Following a partial contribution of assets agreement  of June 28, 2011 concluded with the company SCM France (now Schibsted France), the LBC France company operates the Internet site "leboncoin.fr" on which can be published small online ads, including real estate, listed and classified by regions, as well as by categories. The company Entreparticuliers.com operates a website that offers individuals an advertisement hosting service mainly for real estate. Within the framework of its activity, the latter has subscribed to a real estate freelance service from a service provider, who collects and transmits daily to its professional subscribers new real estate listings published by individuals, especially online.

Believing that the implementation of this process was a total, repeated and systematic extraction from the database properties of its website about which many users had complained, the LBC company invoked a bailiff's report of the “entreparticuliers.com” website relating to the proportion of advertisements selected at random.
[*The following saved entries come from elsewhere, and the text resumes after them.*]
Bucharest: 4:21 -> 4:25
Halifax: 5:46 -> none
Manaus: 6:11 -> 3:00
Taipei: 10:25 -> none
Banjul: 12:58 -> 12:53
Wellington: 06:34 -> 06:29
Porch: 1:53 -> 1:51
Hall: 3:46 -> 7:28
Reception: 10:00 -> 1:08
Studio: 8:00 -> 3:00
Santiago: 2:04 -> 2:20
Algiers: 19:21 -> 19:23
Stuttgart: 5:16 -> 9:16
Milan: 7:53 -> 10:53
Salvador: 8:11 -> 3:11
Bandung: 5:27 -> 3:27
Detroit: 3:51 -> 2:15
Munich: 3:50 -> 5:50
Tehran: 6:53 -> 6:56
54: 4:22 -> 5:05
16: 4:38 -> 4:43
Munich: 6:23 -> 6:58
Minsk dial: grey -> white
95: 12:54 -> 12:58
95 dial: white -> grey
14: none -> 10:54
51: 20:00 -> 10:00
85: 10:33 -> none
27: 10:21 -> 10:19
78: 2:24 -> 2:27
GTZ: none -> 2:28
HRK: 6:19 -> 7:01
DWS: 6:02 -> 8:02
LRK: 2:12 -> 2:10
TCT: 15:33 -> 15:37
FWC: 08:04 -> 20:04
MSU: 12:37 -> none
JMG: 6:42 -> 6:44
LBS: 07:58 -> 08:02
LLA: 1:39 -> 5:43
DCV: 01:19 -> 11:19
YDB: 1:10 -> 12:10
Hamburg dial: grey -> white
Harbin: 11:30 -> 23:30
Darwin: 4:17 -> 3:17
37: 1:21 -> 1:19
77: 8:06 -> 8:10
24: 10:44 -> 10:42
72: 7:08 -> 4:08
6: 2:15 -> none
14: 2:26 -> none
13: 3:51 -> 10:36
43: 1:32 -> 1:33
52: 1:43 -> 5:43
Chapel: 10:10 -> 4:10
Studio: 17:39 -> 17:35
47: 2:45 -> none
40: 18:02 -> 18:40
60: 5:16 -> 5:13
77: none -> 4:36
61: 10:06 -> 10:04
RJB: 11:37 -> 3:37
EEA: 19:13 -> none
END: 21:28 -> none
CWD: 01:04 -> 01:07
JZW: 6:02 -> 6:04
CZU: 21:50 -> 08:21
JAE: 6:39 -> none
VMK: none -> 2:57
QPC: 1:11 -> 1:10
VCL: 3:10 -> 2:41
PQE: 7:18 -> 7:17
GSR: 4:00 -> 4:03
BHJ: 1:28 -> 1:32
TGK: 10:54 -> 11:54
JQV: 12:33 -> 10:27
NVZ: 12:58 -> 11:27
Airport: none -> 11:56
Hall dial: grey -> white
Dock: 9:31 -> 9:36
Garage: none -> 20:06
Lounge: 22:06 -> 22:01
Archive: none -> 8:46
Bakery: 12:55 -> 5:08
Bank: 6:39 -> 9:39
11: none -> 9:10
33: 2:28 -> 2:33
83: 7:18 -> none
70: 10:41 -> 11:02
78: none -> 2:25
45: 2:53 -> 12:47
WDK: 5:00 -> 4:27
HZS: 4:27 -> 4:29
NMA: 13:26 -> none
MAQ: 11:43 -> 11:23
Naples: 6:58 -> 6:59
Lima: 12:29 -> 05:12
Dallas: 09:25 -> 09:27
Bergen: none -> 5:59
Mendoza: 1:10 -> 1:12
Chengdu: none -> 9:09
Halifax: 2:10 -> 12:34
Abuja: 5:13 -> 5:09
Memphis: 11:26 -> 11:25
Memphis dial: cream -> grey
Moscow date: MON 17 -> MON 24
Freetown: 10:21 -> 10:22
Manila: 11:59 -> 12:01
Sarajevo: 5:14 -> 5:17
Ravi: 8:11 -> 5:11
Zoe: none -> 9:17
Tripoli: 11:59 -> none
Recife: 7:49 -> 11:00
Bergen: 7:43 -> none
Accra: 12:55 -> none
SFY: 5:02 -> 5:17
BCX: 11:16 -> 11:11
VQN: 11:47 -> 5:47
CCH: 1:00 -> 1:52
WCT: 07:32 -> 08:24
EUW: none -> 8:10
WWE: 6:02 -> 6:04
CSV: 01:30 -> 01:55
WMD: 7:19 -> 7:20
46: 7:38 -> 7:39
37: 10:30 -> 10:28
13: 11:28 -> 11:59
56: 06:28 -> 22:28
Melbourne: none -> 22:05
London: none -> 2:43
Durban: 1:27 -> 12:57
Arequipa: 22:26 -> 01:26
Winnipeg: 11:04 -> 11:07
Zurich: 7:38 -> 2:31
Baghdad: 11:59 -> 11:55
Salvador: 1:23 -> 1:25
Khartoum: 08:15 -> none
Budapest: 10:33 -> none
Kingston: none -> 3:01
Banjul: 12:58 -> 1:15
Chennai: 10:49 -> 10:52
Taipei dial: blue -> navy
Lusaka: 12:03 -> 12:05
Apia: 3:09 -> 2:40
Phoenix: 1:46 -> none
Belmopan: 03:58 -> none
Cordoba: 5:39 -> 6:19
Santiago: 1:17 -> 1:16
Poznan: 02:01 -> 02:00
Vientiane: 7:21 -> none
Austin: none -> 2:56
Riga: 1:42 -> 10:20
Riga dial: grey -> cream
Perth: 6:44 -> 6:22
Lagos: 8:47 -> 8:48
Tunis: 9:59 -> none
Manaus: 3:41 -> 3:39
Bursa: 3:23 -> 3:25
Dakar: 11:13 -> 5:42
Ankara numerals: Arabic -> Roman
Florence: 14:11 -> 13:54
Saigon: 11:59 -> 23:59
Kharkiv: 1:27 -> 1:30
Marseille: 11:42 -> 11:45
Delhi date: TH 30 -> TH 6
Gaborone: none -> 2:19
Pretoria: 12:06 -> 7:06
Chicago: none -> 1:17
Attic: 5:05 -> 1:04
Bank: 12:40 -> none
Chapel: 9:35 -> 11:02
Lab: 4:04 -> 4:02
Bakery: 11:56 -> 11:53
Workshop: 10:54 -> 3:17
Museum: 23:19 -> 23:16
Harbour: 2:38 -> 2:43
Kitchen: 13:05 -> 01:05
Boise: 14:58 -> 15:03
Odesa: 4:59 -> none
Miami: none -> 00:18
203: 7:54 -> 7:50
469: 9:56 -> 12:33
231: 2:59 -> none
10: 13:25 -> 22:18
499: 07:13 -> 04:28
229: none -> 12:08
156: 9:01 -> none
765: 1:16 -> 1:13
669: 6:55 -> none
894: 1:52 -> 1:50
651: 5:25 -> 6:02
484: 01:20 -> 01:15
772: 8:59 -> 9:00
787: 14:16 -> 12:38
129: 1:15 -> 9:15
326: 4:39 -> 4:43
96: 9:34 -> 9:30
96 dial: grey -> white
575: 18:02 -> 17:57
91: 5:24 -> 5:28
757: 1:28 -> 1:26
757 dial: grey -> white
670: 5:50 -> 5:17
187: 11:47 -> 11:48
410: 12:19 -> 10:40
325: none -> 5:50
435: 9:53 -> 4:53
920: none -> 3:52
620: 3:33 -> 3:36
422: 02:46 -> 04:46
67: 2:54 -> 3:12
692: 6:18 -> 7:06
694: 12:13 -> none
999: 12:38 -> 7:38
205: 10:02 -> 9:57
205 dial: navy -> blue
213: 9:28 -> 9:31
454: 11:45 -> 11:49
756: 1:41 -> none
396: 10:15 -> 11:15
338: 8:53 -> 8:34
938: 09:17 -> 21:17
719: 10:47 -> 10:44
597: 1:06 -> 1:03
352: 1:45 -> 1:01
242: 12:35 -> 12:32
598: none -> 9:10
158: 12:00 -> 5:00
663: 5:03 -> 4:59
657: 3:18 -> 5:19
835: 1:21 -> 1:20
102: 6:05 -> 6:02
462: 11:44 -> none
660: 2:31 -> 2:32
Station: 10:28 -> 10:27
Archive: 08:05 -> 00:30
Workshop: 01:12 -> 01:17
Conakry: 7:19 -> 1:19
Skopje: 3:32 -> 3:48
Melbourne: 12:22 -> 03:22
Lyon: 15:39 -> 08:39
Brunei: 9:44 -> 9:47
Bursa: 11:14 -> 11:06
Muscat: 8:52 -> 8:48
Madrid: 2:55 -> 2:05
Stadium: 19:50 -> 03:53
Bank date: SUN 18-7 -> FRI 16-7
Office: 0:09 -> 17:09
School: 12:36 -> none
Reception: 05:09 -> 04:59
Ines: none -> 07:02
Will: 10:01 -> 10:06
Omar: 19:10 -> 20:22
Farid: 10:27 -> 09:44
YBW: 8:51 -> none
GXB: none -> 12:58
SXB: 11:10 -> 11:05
The LBC company then filed a suit against the company Entreparticuliers.com prohibiting these practices and compensation for the damage suffered, on the basis of the infringement of the sui generis right of database producers of Articles L. 341-1 and L.342-2 of intellectual property code.

The Paris Tribunal de Grande Instance granted its requests: the court considered that (i) the website "leboncoin.fr" constituted a database in the sense of article L.112-3 of the intellectual property code of which LBC France is the producer, and (ii) that by proceeding with the extraction or the repeated and systematic reuse of qualitatively or quantitatively substantial parts of the LBC database content, the company Entreparticuliers.com had infringed its right as producer of the database.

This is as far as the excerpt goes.